The Food and Drug Administration approved a second version of a groundbreaking treatment Wednesday that genetically alters patients' cells to attack cancer - this time, to fight aggressive non-Hodgkin lymphoma.

The treatment is for adults with certain types of large B-cell lymphoma who have not responded to or who have relapsed after at least two other kinds of treatment, such as chemotherapy and bone-marrow transplants. The group numbers about 7,500 patients a year in the United States.

The one-time infusion, known as CAR T-cell therapy, is made by Kite Pharma, which is based in Santa Monica, California, and recently was bought by Gilead Sciences for US$11.9 billion.

Kite announced Wednesday that the treatment's brand name will be Yescarta and its price will be US$373,000.

In late August, the FDA cleared the first CAR T-cell therapy, which is designed for children and young adults whose leukaemia doesn't respond to standard treatments.

About 600 patients in the United States fall into that category every year. Kymriah, which costs US$475,000, is manufactured by Novartis.

Biotech analysts had expected the Kite price to be lower than Kymriah's, in part because the number of eligible patients is larger and the response rates are lower. Even so, Yescarta's cost is likely to stoke the ongoing debate about high drug prices.

The FDA approval is the latest step forward for the fast-moving field of immunotherapy, which aims to bolster the immune system to attack malignancies.

CAR T-cell therapies are among several approaches, along with treatments called checkpoint inhibitors and cancer vaccines, but they have recently grabbed much of the attention. Dozens of other companies also are working on them.

"Today, marks another milestone in the development of a whole new scientific paradigm for the treatment of serious diseases," FDA Commissioner Scott Gottlieb said in a statement, adding that the approval demonstrates "the continued momentum of this promising new area of medicine."

A CAR T-cell therapy involves a complicated and customised procedure in which T cells - sometimes called the foot soldiers of the immune system - are removed from the patient.

They are sent to a special lab and genetically modified to target a protein on the surface of the patient's cancer cells. Once the modified cells are returned to the patient, their numbers expand exponentially as they become an army of cancer fighters.

In 2015, Marie Miceli was diagnosed with non-Hodgkin lymphoma at Siteman Cancer Center in St. Louis, which is jointly owned by Barnes-Jewish Hospital and Washington University School of Medicine. She received chemo and underwent a bone-marrow transplant. Neither worked.

"The doctors were saying, 'Go see an attorney and get your life in order,' " the 64-year-old Realtor recalled.

Then they offered her a slot in Kite's clinical trial, a last-resort effort. "I could feel it when they put those T cells back in," she said. "It was the craziest feeling in the world." When she was checked a month later, she said, her cancer was gone.
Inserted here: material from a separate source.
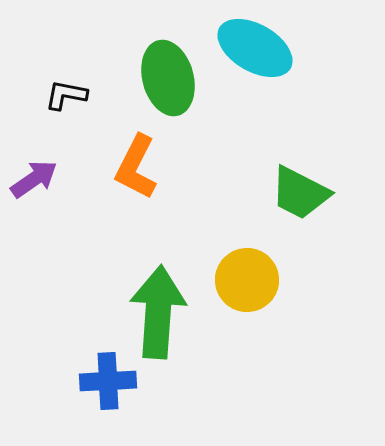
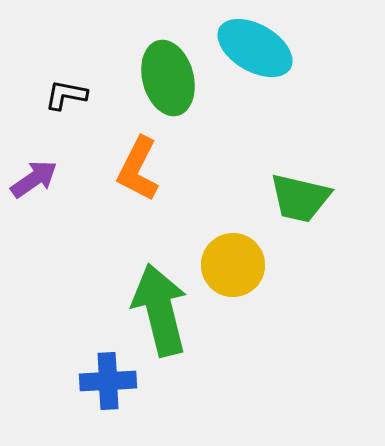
orange L-shape: moved 2 px right, 2 px down
green trapezoid: moved 5 px down; rotated 14 degrees counterclockwise
yellow circle: moved 14 px left, 15 px up
green arrow: moved 2 px right, 2 px up; rotated 18 degrees counterclockwise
It hasn't returned.

Kite's "vein-to-vein" turnaround period - from cell extraction to reinfusion - is about 17 days, according to Frederick Locke, an oncologist at Moffitt Cancer Center in Tampa and co-leader of the Kite trial.

The FDA said the safety and efficacy of Yescarta were established in a multi-centre trial of more than 100 adults with large B-cell lymphoma.

"This is not just an incremental benefit," said David Chang, Kite's chief medical officer. "It raises the potential that a cure can be possible."

Some of the first patients who underwent treatment now have been in remission for three to five years, he said, although he cautioned that it's still too early to know whether those patients are cured.

Locke said about 13 percent of patients in the trial had a severe side effect known as cytokine release syndrome, which produces high fevers, low blood pressure and other flulike symptoms. Twenty-eight percent had neurological "events," such as severe confusion; three patients died of complications caused by the treatment.

"These are patients who knew they were out of options," he said, noting that lymphoma patients who relapse or don't respond to treatment have just a 50 percent chance of surviving for six months.

Because of the side effects, the treatment will carry a boxed warning, the FDA's most serious. In addition, the agency is requiring hospitals and clinics that dispense Yescarta to be certified after undergoing special training.

Diffuse large B-cell lymphoma is the most common type of non-Hodgkin lymphoma in adults. This type of cancer begin in the immune system and can be fast- or slow-growing, the FDA noted.

Kite's CAR T-cell product was developed years ago at the National Cancer Institute by pioneering scientist Steven Rosenberg and licensed to the company for commercialisation.

Armin Ghobadi, an oncologist at Siteman who was an investigator in the Kite trial, said the new treatment is "just the first step" and that researchers are working to make it safer and more effective. He said the therapy already has been life-changing for many of his patients - and for him.

"There's nothing worse t han telling patients, 'I'm sorry, we are done here, we don't have anything else to offer,' " he said.